“What do you want to be when you are older?” I asked my audience at the end of a storytelling session. We had been reading a story about astronauts, and the conversation had veered into a discussion of all the things the children could be when they were “growed up”.
“Doctor!” “Teacher!” they replied, with the rock-solid assurance that comes from being five. “Cricket player!” “Film star!” One little boy in the front row even yelled, “Butterfly!”
“When I am older,” I said, “I want to be a superhero.” I flexed my muscles, then mimed flying through the air.
The children obligingly giggled, and then one of them piped up. “But miss, you can’t. You’ll be old.”
“So?” I said. “Can’t old people be superheroes?”
They shook their heads grimly.
“Why?”
They looked almost pitying at my ignorance.
“They can’t,” said the future butterfly. “They have to be old.”

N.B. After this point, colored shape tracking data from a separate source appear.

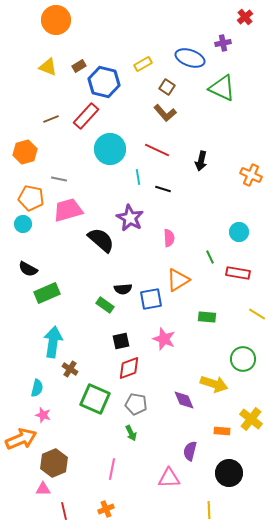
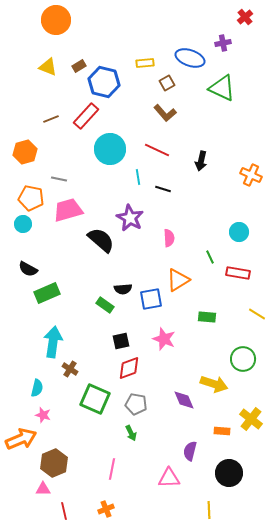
yellow rectangle at (143, 64): moved 2 px right, 1 px up; rotated 24 degrees clockwise
brown square at (167, 87): moved 4 px up; rotated 28 degrees clockwise
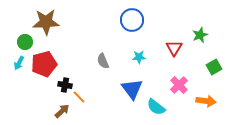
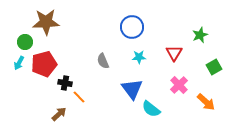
blue circle: moved 7 px down
red triangle: moved 5 px down
black cross: moved 2 px up
orange arrow: moved 1 px down; rotated 36 degrees clockwise
cyan semicircle: moved 5 px left, 2 px down
brown arrow: moved 3 px left, 3 px down
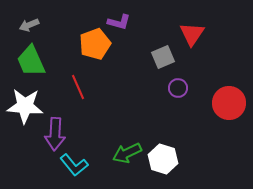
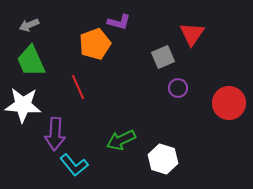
white star: moved 2 px left, 1 px up
green arrow: moved 6 px left, 13 px up
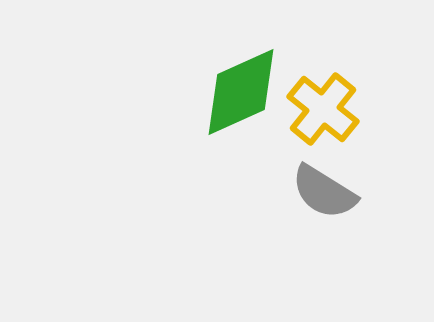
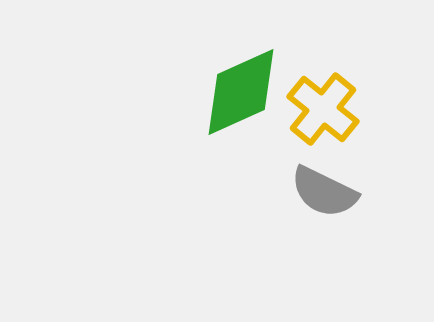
gray semicircle: rotated 6 degrees counterclockwise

I pondered over those words as I made my way back home, this perception of older people as somehow restricted in their choices because of their vintage, relegated to a box labelled “Oldness”, brimming with age-appropriate paraphernalia – walking sticks and billowing kurta pyjamas, false teeth and little prayer book . No superhero capes in there. Did the elderly “have to” be a particular way; did anyone?

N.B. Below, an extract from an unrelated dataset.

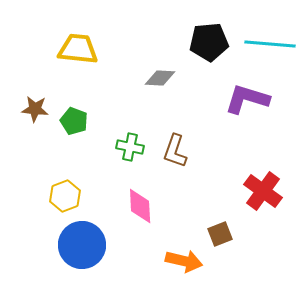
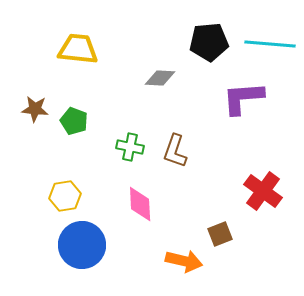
purple L-shape: moved 4 px left, 1 px up; rotated 21 degrees counterclockwise
yellow hexagon: rotated 12 degrees clockwise
pink diamond: moved 2 px up
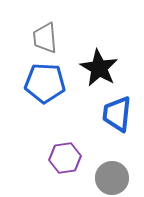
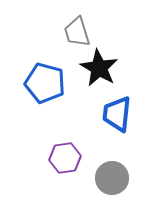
gray trapezoid: moved 32 px right, 6 px up; rotated 12 degrees counterclockwise
blue pentagon: rotated 12 degrees clockwise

And yet, that little boy was merely voicing an opinion reinforced daily in the world around him. Pick up a book, switch on the TV, and the stereotyped portrayal of old people is hard to miss – we are part of a culture that reveres age, but glorifies youth.
We may respect our seniors, and seek to learn from their wisdom, but it is our youth that we deem deserving of a voice.
I burrowed into my memories of books from my childhood, trying to dredge up images of elderly characters in them. Where were they in the stock characters that had peopled those books? There were fathers who went to office, sari-clad moms who were forever cooking or cleaning while Papa relaxed with coffee and the paper, boys having adventures, girls being “girly”. Usually in the background, either as genial grandparents spouting wisdom and reminiscence, or grouchy geriatrics obsessed with outdated customs. Witches in fairy tales were invariably wrinkled and white haired; old age, a curse that had to be lifted through some heroic quest by the story’s juvenile protagonists.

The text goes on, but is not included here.